Soudain, un éclair de courage fusa dans ses magnifiques yeux bleus et elle passa ses bras autour de mon cou pour m'attirer à elle. En une seconde, elle avait inversé les rôles. Je sentis ma dureté fondre comme neige au soleil, et je ne pus que la contempler, stupidement charmé par son caractère et sa beauté. Ses lèvres à quelques centimètres des miennes, elle souffla, me renvoyant toute sa rancœur :
- C'est moi qui vais te faire regretter. Quand je partirai, quand tu m'auras perdue, tu seras seul pour l'éternité, et à cet instant, tu regretteras de m'avoir laissé te fuir.
Elle se dégagea de moi et se précipita dans le lit sans même se déshabiller. Je me retrouvai seul, désemparé, à fixer le vide. La douleur dont elle parlait... Si elle savait comme je la connaissais. Elle m'avait accompagné chaque jour, chaque seconde qui était passée durant ces quatre ans, à l'unique différence que ce n'était pas un regret, mais une blessure éternelle. Car jamais je ne regretterai d'avoir protégé Ezilly, peu importait à quel point j'en souffrais.
Je l'entendis gémir, très doucement, de ce bruit étouffé que l'on fait lorsqu'on se retient de toutes nos forces de pleurer.
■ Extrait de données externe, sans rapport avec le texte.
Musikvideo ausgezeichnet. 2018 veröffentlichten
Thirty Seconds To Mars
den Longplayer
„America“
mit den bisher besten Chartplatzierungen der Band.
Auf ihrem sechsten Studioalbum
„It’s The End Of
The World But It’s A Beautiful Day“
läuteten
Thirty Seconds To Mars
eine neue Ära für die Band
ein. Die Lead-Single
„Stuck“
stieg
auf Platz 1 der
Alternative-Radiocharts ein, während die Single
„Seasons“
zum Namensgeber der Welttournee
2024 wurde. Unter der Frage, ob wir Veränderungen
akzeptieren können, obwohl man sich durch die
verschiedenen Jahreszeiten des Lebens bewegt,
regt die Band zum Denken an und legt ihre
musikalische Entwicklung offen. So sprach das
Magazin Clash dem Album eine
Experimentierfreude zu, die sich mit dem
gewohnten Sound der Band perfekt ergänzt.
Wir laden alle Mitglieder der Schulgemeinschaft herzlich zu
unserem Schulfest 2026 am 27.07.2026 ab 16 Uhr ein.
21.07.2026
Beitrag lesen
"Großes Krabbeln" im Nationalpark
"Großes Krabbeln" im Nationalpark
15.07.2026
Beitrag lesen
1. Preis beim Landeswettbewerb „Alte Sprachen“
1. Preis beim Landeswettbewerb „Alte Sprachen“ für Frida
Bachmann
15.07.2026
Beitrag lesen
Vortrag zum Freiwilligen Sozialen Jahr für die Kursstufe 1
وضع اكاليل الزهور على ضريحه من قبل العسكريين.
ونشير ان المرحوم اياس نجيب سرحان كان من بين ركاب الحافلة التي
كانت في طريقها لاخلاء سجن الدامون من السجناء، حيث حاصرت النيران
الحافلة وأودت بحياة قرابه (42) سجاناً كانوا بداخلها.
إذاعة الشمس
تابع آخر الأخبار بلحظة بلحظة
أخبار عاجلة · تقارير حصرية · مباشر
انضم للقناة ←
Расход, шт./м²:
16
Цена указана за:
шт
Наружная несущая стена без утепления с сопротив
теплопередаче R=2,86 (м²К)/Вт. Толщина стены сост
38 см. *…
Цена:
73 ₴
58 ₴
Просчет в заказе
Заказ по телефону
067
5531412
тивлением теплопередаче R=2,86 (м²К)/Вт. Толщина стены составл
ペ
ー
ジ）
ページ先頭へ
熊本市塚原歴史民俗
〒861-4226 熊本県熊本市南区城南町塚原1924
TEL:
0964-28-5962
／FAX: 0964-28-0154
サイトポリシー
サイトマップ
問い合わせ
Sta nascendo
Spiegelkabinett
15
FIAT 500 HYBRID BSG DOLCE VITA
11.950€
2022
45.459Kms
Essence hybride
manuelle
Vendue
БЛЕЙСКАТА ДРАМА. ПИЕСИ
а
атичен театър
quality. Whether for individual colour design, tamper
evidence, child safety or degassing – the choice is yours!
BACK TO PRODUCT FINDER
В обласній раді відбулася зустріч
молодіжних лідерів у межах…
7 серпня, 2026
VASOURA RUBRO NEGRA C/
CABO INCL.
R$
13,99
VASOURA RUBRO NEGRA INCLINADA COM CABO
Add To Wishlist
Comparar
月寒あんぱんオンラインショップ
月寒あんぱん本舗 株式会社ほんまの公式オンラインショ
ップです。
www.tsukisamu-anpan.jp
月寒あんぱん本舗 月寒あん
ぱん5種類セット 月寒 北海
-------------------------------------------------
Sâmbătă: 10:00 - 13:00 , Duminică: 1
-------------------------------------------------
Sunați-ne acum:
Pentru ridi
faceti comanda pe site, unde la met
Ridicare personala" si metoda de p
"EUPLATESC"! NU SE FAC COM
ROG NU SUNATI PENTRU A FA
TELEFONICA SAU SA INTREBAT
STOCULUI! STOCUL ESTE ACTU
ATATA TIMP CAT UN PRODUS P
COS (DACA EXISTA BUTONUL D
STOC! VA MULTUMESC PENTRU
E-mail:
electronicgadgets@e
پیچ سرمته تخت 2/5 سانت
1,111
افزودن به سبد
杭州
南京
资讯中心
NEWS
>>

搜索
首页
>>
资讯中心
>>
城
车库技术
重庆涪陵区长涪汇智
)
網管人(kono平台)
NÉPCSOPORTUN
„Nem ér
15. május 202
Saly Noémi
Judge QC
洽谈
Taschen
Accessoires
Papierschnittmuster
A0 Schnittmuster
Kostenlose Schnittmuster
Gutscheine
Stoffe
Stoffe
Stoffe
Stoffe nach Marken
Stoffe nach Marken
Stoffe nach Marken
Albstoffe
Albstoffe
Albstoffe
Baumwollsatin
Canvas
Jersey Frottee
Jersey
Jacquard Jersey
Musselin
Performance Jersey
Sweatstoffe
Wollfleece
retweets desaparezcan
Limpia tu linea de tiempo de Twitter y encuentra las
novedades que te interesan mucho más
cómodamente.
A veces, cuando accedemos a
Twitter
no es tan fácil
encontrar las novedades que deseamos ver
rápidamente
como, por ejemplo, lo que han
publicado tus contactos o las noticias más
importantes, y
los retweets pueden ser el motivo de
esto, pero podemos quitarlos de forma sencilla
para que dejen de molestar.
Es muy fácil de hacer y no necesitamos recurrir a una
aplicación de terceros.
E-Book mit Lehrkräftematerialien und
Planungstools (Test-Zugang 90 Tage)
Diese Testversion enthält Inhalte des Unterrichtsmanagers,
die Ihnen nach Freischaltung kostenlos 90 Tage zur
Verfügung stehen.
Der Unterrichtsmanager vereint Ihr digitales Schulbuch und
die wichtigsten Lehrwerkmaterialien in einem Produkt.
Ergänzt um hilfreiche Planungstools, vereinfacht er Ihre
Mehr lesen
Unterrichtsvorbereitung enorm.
Mon Ezi, si tu savais comme ça me fait mal de te faire souffrir... Détachant mon regard de la petite boule sous les couvertures, je retirai mon pourpoint qui me faisait suffoquer, puis fis de même avec ma chemise après un instant d'hésitation. Ce n'était pas comme si être torse nu risquait de provoquer quoi que ce soit, ce soir, après ce que j'avais fait...
Je me glissai dans le lit, prenant soin de lui tourner le dos. L'observer était trop douloureux – entendre ses sanglots l'était déjà bien assez. Alors que je sombrais lentement dans le sommeil, un bruit de froissement me réveilla, et je sentis le regard d'Ezilly peser sur moi. Et puis soudain, ce fut ses doigts qui effleurèrent ma peau, me procurant un délicieux frisson. Je ne bougeai pas, immobilisé par le rythme de mon cœur qui s'emballait. Son index caressait la ligne de mes épaules, descendait le long de ma colonne vertébrale, et je me pétrifiais tout entier. À quoi jouait-elle ? Si elle continuait ainsi, je ne pourrais pas résister bien longtemps...
Alors qu'un énième frisson me traversait, je me retournai d'un geste brusque et attrapai ses poignets pour stopper sa torture.
- Arrête ça, grondai-je.
Ses pupilles brillantes dans la pénombre me dévisagèrent d'un air innocent. Je sentais son corps sous le mien, mes mains qui enserraient ses bras frêles, et je repensai à cette expression de peur qu'elle arborait plus tôt. Je devais ressembler à un monstre pour elle.
- Alors, embrasse-moi.
J'écarquillai les yeux, ahuri par son attitude. Elle n'avait vraiment pas conscience du danger ? Je durcis mon regard, réalisant que mon sang-froid arrivait à bout.
- Vous jouez avec le feu, De Carminn.
- Je n'ai pas peur de me brûler, répliqua-t-elle en me lançant un regard effronté que je ne lui avais jamais vu.
Elle leva le menton et sourit, d'un étrange mélange tendre et vengeur. Je décidai de la suivre dans son jeu et m'approchai, effleurant presque son visage de mes lèvres.
- En êtes-vous sûre ?
- C'est toi qui as peur, Wyer. Peur de m'aimer parce que peur de me perdre.
Je ne pus rien répondre, paralysé par son regard, par la douceur de sa peau, et par la véracité de sa phrase. La sensation de son corps sous le mien était de plus en plus insupportable. N'en pouvant plus, je me redressai d'un coup et descendis du lit. Lui tournant le dos, j'attrapai un verre de cristal et le remplit de vin, avant d'avaler cul sec. Je m'essuyai la bouche d'un geste brusque.
Il fallait que je mette un terme à ce jeu du chat et de la souris. J'avais beau la fuir, elle me pourchassait farouchement... Je n'avais pas le choix. Je devais l'achever, d'un coup tellement violent qu'elle ne s'en relèverait pas.
Elle s'était levée aussi, et j'éclatai d'un rire mauvais, effrayant, pour l'empêcher de s'avancer plus. Puis je commis l'irréparable.
- Tu n'as rien compris, pauvre gamine. Je ne t'ai jamais aimé. Il y a quatre ans, c'était une simple attirance, que tu as prise pour de l'amour. En réalité, tu me dégoutes. Quand je pense que je suis marié à une vulgaire paysanne... Je comprends pourquoi ta famille n'a pas voulu de toi, après ta naissance.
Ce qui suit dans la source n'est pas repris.